### TASK GOAL
Word for word, retype every entry in the listing.

### DATASET

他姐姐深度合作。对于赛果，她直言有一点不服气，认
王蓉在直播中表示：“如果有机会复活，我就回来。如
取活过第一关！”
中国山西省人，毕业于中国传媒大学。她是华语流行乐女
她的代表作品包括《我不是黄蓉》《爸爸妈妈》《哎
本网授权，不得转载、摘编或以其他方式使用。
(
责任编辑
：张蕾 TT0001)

### TASK RESPONSE
他姐姐深度合作。对于赛果，她直言有一点不服气，认
王蓉在直播中表示：“如果有机会复活，我就回来。如
取活过第一关！”
中国山西省人，毕业于中国传媒大学。她是华语流行乐女
她的代表作品包括《我不是黄蓉》《爸爸妈妈》《哎
本网授权，不得转载、摘编或以其他方式使用。
(
责任编辑
：张蕾 TT0001)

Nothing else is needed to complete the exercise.